Kirsten wrote this.
On Sunday, June 1st 30-ish volunteers loaded up trucks, cars, and buses to head 3 hours north of Chengdu to a town called Lou Shui. On the way to Luo Shui, you might not know a 7.9 earthquake killed 70,000 people, left millions homeless, and an area the size of Iceland to rebuild; Chengdu bustles along, the farmers till their fields and the sun shines golden in an unusually bright blue sky. Then as if by magic, you cross a river. You might notice that the bridge that spans the river has a section blocked off. If you look as you pass, you’ll see a gaping hole. You begin to see houses that are cracked, but they look old and poor, so the cracking can be explained away by poverty. Driving further along, neighborhoods begin to look like
demolition sites. But why, you wonder, would anyone demolish a neighborhood? And then you come to a town where the buildings are now fist sized pieces of rubble, and brightly coloured tents sprout forth like an oddly shaped Lewis Carroll garden.
And so the volunteers unloaded the trucks, buses, and cars at the first of 4 sites. At the first stop 400 children waited with barely controlled excitement, for their Children’s Day surprise. Children’s Day in China is a bit like having Christmas in June. The volunteers came bearing gifts -badminton sets, balls, cars, dolls, dress up, books… There was even a rag tag group of musicians with a drum and guitar, and a random Frenchman who encouraged the kids to jump and dance. With so many children who have been living in tents for 3 weeks it was difficult to maintain control in the face of unabated excitement. After 45 minutes the volunteers departed, sweat-soaked and grinning, for stop number 2.
Stops number 2, 3 and 4 were far more manageable in number of children and time to set up. This meant that the children involved had more time to play games, draw, paint, and dance.

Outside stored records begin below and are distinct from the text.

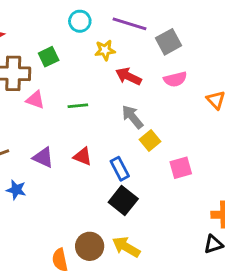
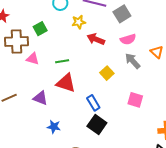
gray arrow: (132, 117) -> (133, 61), moved
yellow square: (150, 141) -> (107, 73), moved
red triangle: (83, 156) -> (66, 83), moved, size x1.5
pink square: (181, 168) -> (135, 100), turned 35
blue star: (16, 190) -> (54, 127), moved

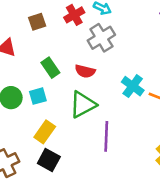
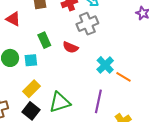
green triangle: (83, 105) -> (60, 102), moved
purple line: (106, 136) -> (98, 101), moved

The kids and their parents were truly amazing. To see the kids play with their new toys, you wouldn’t know that this one lost their mom, that one’s dad died, these over here don’t have a home, and she’s an orphan. There isn’t much more I can say about June 1st,except that I hope those toys did some good, and then let the pictures speak
As for an update on the group that is working on these projects… Sichuan Quake Relief met the other night and decided to shift focus from emergency aid relief to long term projects. The first step is for researchers to head out into the affected areas and collect information on what is needed. Once a project database has been established, projects will be chosen, and information disseminated to other organizations, businesses, and government related offices who want it.